ALPACA (Automated Library and Program API Change Analyzer) is a Clang compiler-frontend based tool designed to detect and analyze changes between different versions of C/C++ source code. By leveraging AST-based semantic information from the Clang compiler combined with syntactic similarity analysis, ALPACA can identify and classify various types of code changes and refactorings.
- Detection of various entity (functions, variables, records) changes between two versions of a code base
- Support for complex C/C++ codebases (>1M LOC)

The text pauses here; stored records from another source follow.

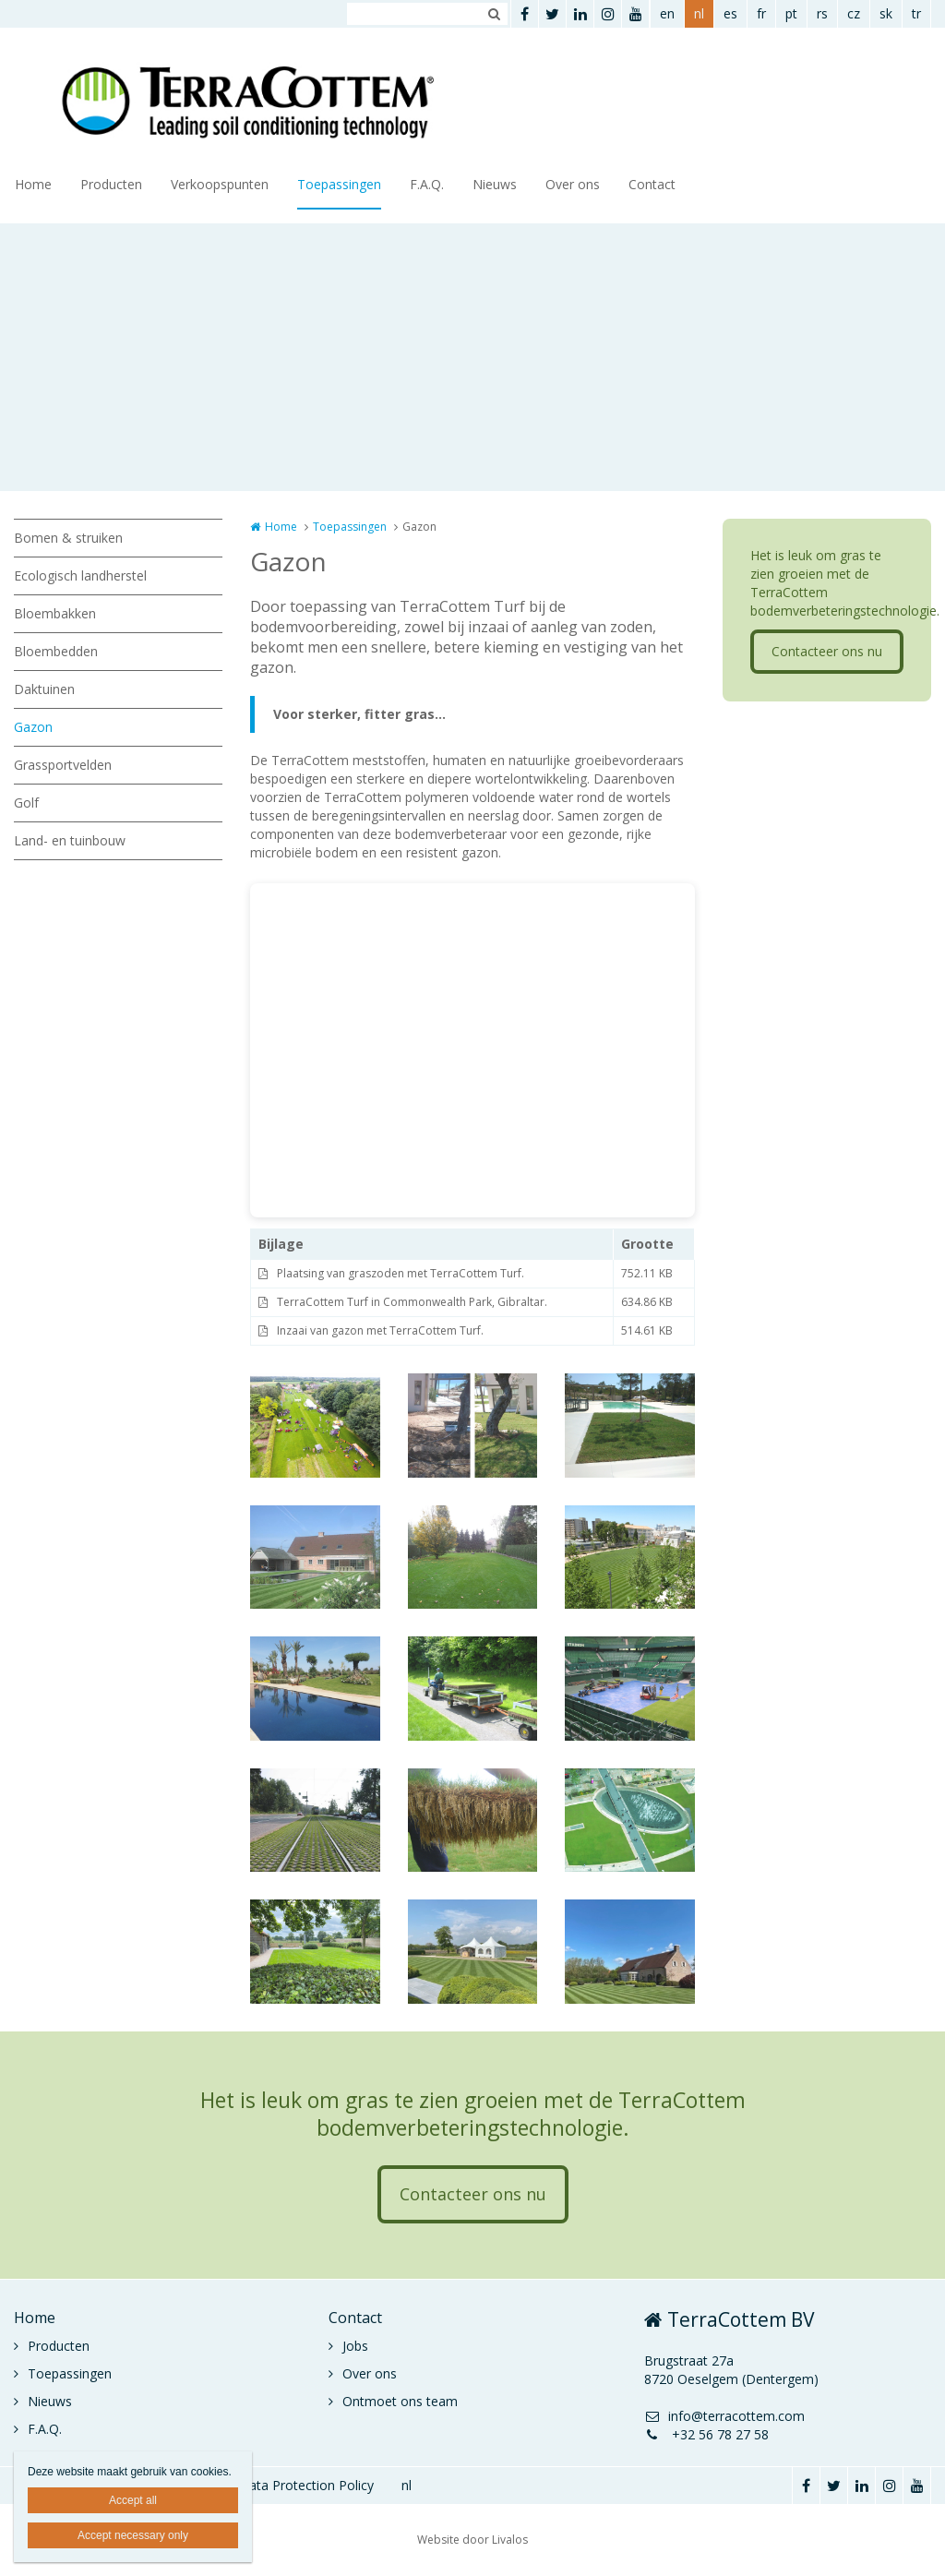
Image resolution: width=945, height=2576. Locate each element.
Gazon (33, 727)
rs (822, 13)
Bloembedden (56, 651)
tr (916, 13)
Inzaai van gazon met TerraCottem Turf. (380, 1330)
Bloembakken (55, 613)
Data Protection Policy (306, 2485)
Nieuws (494, 184)
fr (761, 13)
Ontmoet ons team (400, 2401)
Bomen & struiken (68, 537)
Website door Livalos (472, 2539)
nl (699, 13)
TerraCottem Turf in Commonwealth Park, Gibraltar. (412, 1302)
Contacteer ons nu (827, 651)
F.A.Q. (427, 184)
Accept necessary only (133, 2535)
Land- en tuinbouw (70, 840)
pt (791, 13)
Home (33, 184)
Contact (652, 184)
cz (853, 13)
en (667, 13)
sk (885, 13)
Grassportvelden (63, 764)
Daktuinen (44, 689)
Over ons (572, 184)
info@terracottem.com (724, 2416)
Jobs (355, 2345)
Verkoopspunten (220, 184)
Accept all (133, 2500)
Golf (26, 802)
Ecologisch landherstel (80, 575)
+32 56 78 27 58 (706, 2434)
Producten (111, 184)
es (730, 13)
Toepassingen (339, 184)
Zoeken (494, 14)
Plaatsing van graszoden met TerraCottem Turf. (400, 1273)
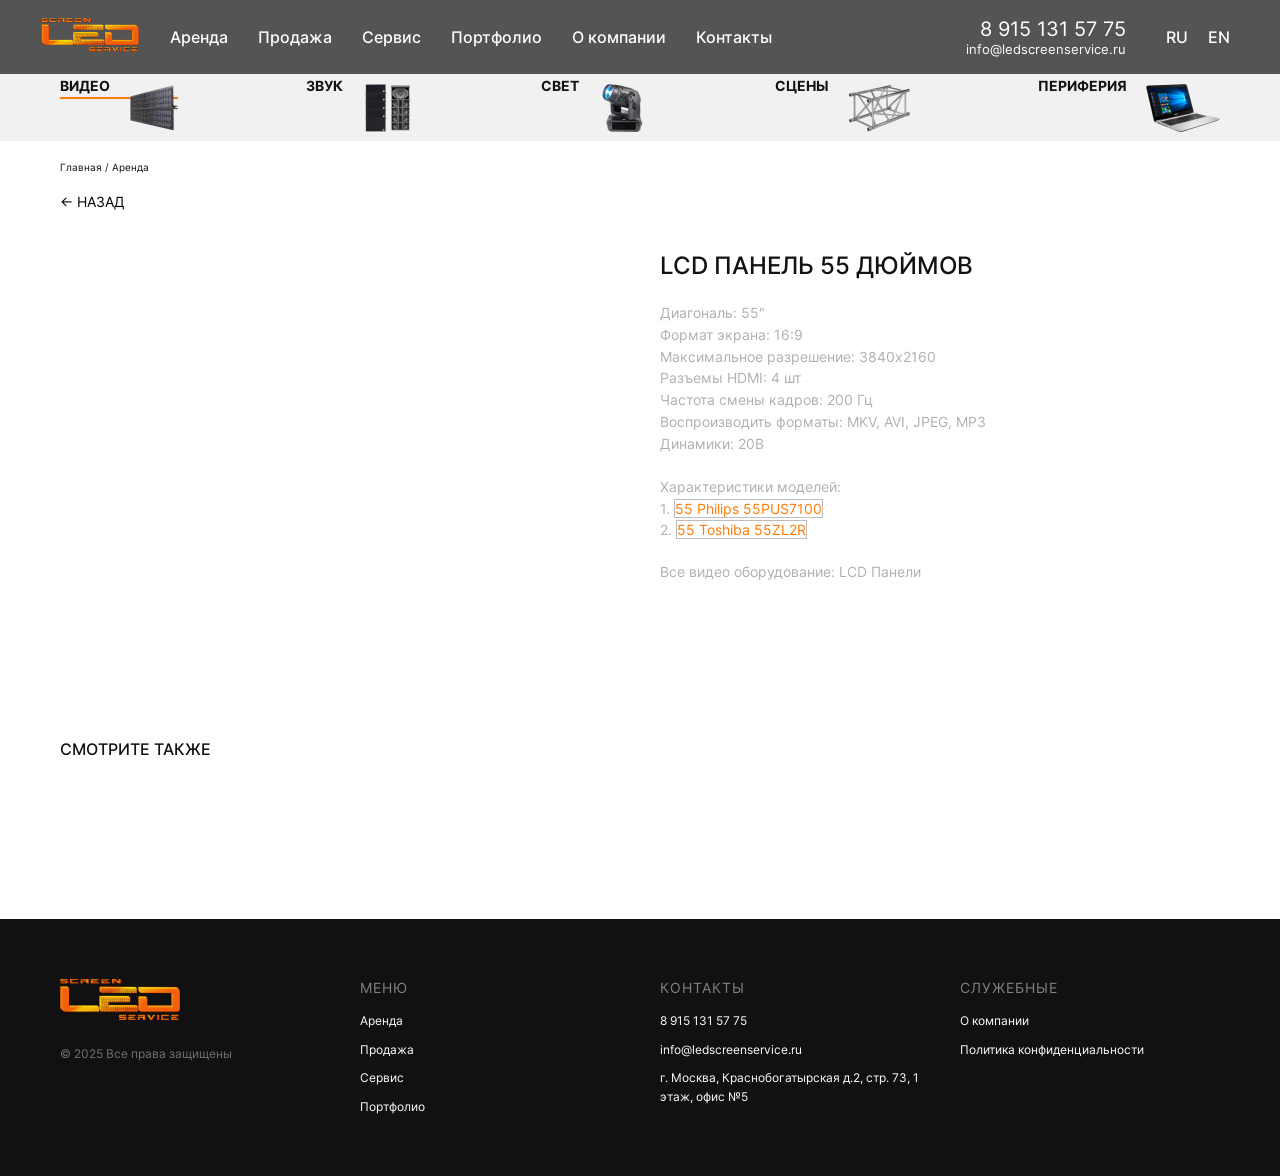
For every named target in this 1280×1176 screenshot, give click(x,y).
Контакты (734, 37)
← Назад (92, 201)
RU (1177, 37)
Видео (85, 85)
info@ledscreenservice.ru (1046, 49)
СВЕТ (560, 85)
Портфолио (496, 37)
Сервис (391, 37)
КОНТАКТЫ (702, 987)
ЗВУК (324, 85)
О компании (619, 37)
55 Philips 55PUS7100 (748, 508)
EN (1219, 37)
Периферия (1082, 85)
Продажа (295, 37)
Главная (81, 167)
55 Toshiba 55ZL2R (741, 529)
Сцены (802, 85)
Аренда (199, 37)
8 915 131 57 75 (1053, 29)
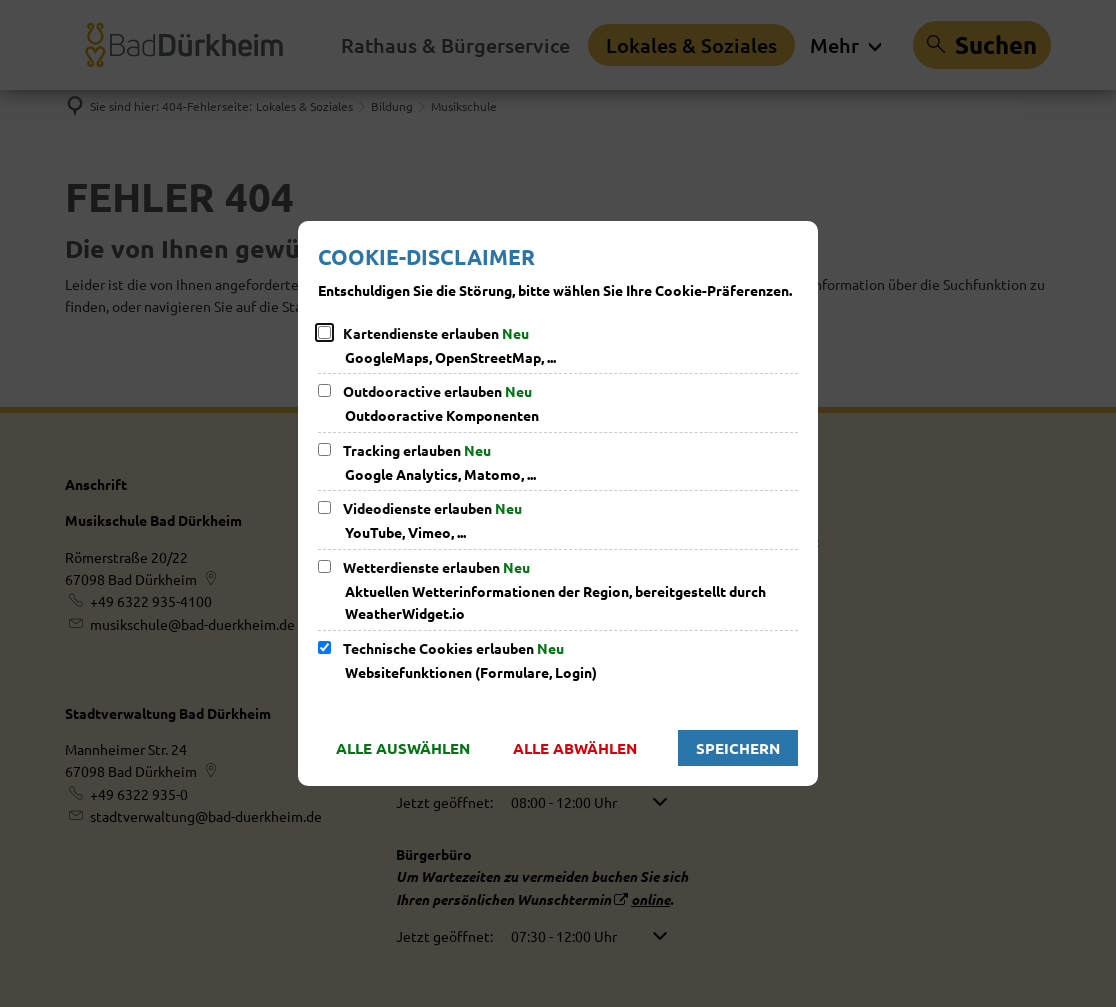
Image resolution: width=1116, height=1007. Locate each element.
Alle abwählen (575, 748)
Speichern (738, 748)
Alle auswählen (403, 748)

- High accuracy (92% change detection rate, 91% correct classification) -> dont know if we can/should write that in before the paper is published
- Can handle template specializations and overloaded functions
- Built on Clang LibTooling for robust C/C++ parsing
- CMake 3.0 or higher
- LLVM/Clang 12
- C++17 compatible compiler
# Clone the repository
git clone https://github.com/tudasc/Alpaca
cd ALPACA
# Configure with CMake
cmake -B build
# Build
cmake --build build
# Verify LLVM/Clang version
./build/APIAnalysis --help
We provide a Dockerfile that sets up an example from the evaluation with an OpenMPI codebase analysis and all the required build dependencies:
# Build the Docker image
docker build -t alpaca .
# Run ALPACA in Docker
docker run -v $(pwd):/work -w /work alpaca APIAnalysis
ALPACA requires two versions of the codebase to perform the analysis:
./APIAnalysis --oldDir=/path/to/old/version \
--newDir=/path/to/new/version \
[options]
--oldDir, --newDir
: Paths to the old and new versions of the project (required)--oldCD, --newCD
: Paths to compilation databases--extra-args
: Additional Clang arguments for both versions--extra-args-old, --extra-args-new
: Version-specific Clang arguments--exclude
: Directories/files to ignore (comma-separated)--doc
: Enable the second analysis step using Levenshtein Matching--json
: Output results in JSON format--ipf
: Include private functions in analysis
For best results, provide compilation databases for both versions:
- Generate compilation databases (for example using Bear):
cd old_version
bear -- make
cd ../new_version
bear -- make
- Run analysis with compilation databases:
./APIAnalysis --oldDir=old_version \
--newDir=new_version \
--oldCD=old_version/compile_commands.json \
--newCD=new_version/compile_commands.json
- Parallel Processing: Implementation of parallel extraction and analysis using OpenMPI to significantly reduce runtime for large codebases
- Robust Handling of Overloaded Functions: Reworking of C++ overloaded function handling for improved accuracy and coverage
- Extended Change Detection: Support for additional types of code changes and refactorings
- Reference Graph Matcher: Introduction of a new matching algorithm using Reference Graphs to improve entity matching between project versions
ALPACA is licensed under the BSD 3-Clause License. See LICENSE for details.